Was Beyond Gravity besonders macht: Bekannt ist das Unternehmen für seine Satellitentechnologie und vor allem für den Bau der Raketenspitze von Trägerraketen wie der europäischen Ariane 6. Weiter expandieren soll die Firma nun – nach dem Willen der Schweizer Regierung – als privates Unternehmen. Die Privatisierung ist zwar umstritten. Aber niemand zweifelt am Wachstumspotenzial der Branche. Gründe dafür gibt es zuhauf, wie eine neue Studie der Bank Raiffeisen aufzeigt.
Die Nachfrage ist gross: So werden weltweit immer mehr Satelliten benötigt für die mobile Internetabdeckung und für Navigationssysteme. Auch die Landwirtschaft nutzt zunehmend Daten aus dem Orbit, um beispielsweise Agrarflächen zu erkennen, die von Schädlingen befallen sind. Versicherungskonzerne verwenden Satellitendaten, um nach Naturkatastrophen die Schäden besser abschätzen zu können. Und in der Forschung liefern Bilder aus dem Weltraum Informationen zum Klimawandel.
Die Kosten sinken: Führend in der kommerziellen Raumfahrt ist heute der US-Konzern SpaceX des Milliardärs und Tesla-Chefs Elon Musk. Mit seinen – grossenteils – wieder verwendbaren Trägerraketen konnte das Unternehmen die Kosten für den Transport pro Kilogramm Fracht auf einen Bruchteil des früheren Preises senken.
Die Schweiz hat viel Know-how in der Raumfahrt: Robotik, künstliche Intelligenz, 3D-Druck – all dies sind Gebiete, in denen sich Schweizer Forschung und Schweizer Firmen seit Jahren etabliert haben. Diese Technologien sind wichtig für die Weiterentwicklung der Raumfahrt. So macht beispielsweise der 3D-Druck die Teile für Raketen und Satelliten deutlich leichter. Auch in der Weltraumforschung ist das Land – gemessen an seiner Grösse – sehr präsent.
Die Schweiz ist seit Langem stark im Weltraum aktiv: Schon bei der ersten bemannten Mondmission 1969 war ein Experiment der Universität Bern mit dabei. Seither haben sich – zusätzlich zur Uni Bern – Hochschulen wie die ETH in Zürich und die EPFL in Lausanne zu Zentren der Weltraumforschung entwickelt. Es gibt Dutzende von Start-up-Firmen, die in diesem Umfeld entstanden sind. Die Studie zur Raumfahrtindustrie Schweiz von Raiffeisen schätzt, dass heute im Raumfahrtsektor bei etwa 130 Firmen – allein am Standort Schweiz – zusammengerechnet rund 1000 Mitarbeitende arbeiten. Hinzu kämen weitere 2000 Beschäftigte in den hiesigen Zulieferindustrien.
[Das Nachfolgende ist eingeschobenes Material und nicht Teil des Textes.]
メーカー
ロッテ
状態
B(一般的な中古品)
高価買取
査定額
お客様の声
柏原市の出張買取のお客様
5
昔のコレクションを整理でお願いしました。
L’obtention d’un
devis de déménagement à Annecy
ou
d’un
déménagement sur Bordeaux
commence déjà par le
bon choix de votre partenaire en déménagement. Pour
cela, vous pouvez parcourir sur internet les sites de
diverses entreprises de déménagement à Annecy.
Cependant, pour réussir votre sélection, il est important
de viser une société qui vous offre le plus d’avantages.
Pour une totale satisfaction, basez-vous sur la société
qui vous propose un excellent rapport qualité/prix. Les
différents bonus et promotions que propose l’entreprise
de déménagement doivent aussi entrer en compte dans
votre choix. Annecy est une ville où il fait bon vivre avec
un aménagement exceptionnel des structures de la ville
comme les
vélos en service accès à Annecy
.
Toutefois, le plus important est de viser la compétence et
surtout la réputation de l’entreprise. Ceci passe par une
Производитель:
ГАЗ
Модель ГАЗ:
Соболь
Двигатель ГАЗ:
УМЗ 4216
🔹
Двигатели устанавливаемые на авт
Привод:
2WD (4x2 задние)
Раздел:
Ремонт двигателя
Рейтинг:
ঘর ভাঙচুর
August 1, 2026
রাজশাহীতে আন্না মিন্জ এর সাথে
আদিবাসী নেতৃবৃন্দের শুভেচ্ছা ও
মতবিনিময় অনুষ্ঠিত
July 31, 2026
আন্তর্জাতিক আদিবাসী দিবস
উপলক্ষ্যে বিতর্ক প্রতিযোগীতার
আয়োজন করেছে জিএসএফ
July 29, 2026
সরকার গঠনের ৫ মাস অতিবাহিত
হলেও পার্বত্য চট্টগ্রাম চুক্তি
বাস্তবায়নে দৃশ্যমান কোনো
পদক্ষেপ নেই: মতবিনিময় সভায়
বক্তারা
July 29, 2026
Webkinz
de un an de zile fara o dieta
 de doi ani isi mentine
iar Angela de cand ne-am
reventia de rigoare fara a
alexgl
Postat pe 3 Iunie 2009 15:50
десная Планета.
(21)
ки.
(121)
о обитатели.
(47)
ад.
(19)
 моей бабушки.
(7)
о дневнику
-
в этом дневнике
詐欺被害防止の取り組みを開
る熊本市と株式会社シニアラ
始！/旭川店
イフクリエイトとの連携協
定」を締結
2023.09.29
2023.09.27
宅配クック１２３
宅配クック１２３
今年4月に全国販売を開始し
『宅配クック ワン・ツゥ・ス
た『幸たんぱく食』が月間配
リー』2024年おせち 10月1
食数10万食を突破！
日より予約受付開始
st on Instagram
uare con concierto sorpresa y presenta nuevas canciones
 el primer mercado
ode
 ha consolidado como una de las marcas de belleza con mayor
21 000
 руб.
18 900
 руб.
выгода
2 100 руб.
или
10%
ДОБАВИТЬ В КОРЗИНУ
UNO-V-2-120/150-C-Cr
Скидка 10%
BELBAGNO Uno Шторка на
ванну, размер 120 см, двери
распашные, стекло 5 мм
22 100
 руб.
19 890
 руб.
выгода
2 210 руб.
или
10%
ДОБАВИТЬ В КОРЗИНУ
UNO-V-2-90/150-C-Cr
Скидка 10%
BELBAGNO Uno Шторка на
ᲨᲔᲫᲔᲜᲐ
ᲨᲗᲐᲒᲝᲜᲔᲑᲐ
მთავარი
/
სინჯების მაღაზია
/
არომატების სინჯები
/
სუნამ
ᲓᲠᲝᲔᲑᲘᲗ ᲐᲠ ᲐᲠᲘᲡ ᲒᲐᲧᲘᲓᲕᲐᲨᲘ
Der Boom im All hat auch eine Kehrseite: Je mehr Raketen und Satelliten in den Weltraum gelangen, desto grösser wird das Problem des Weltraummülls. Die Erdumlaufbahn ist bereits ziemlich voll davon. Es gibt Bestrebungen, im Orbit aufzuräumen. Mit dabei ist beispielsweise die Schweizer Firma Clearspace. Sie soll helfen, ausgediente Satelliten aus dem Erdorbit zu entfernen. Insofern bringt auch die Entsorgung des Weltraummülls neue Geschäftschancen mit sich.